Als Richtschnur für die Nichtberücksichtigung eines Angehörigen bei der Bestimmung des pfändbaren Betrags bietet es sich an, auf den Grundfreibetrag des § 850c Abs. 1 ZPO von derzeit 1.402,28 EUR abzustellen. Es ist jedoch nicht davon auszugehen, dass die Unterhaltsberechtigte als Auszubildende Einkünfte in dieser Höhe erzielt.

Nach Auskunft der Schuldnerin unterhält sie ihre Tochter weiterhin allein, was darauf schließen lässt, dass sie weiterhin mit ihrer Tochter in einem gemeinsamen Haushalt lebt. In diesem Fall ist es nicht gerechtfertigt, die Entscheidung über den Antrag in Anlehnung an den Freibetrag nach § 850c Abs. 1 ZPO zu treffen. In derartigen Fällen soll die Berechnung des Freibetrags des Unterhaltsberechtigten vielmehr an den sozialrechtlichen Regelungen zur Existenzsicherung ausgerichtet werden, wobei regelmäßig ein sog. Besserungszuschlag in einer Größenordnung von 30–50 % zu gewähren ist (BGH NJW 2005, 3282; NZI 2020, 896).

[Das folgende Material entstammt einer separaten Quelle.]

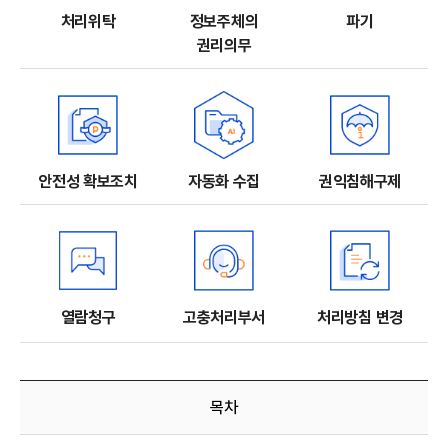
처리위탁
정보주체의
파기
권리의무
안전성 확보조치
자동화 수집
권익침해구제
열람청구
고충처리부서
처리방침 변경
개인정보처리방침
목차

600 EUR als Schwelle für die vollständige Nichtberücksichtigung

Ausgehend von einem derzeit nach § 28 SGB XII bzw. SGB II geltenden Eckregelsatz i.H.v. 451 EUR (Stand: 1.1.2023) für bedürftige Erwachsene in einer Bedarfsgemeinschaft bedeutet dies, dass ein Unterhaltsberechtigter, der mit dem Schuldner in einem Haushalt lebt, dann bei der Berechnung des pfändbaren Schuldnereinkommens gänzlich außer Betracht bleibt, wenn er über ein Einkommen von circa 600 EUR verfügt.

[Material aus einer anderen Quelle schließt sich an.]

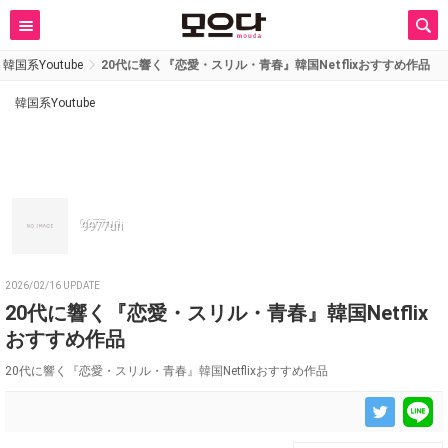
韓国系Youtube
20代に響く『恋愛・スリル・青春』韓国Netflixおすすめ作品
韓国系Youtube
9977uri
2026/02/16 UPDATE
20代に響く『恋愛・スリル・青春』韓国Netflix
おすすめ作品
20代に響く『恋愛・スリル・青春』韓国Netflixおすすめ作品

AG sieht den Mindestlohn für Auszubildende

Der Mindestlohn für Auszubildende beträgt 2023 im ersten Ausbildungsjahr 620 EUR brutto und erhöht sich im zweiten Ausbildungsjahr auf 732,00 EUR. Unabhängig davon, in welchem Ausbildungsjahr sich die Tochter der Schuldnerin befindet, kann davon ausgegangen werden, dass ihre Einkünfte dem...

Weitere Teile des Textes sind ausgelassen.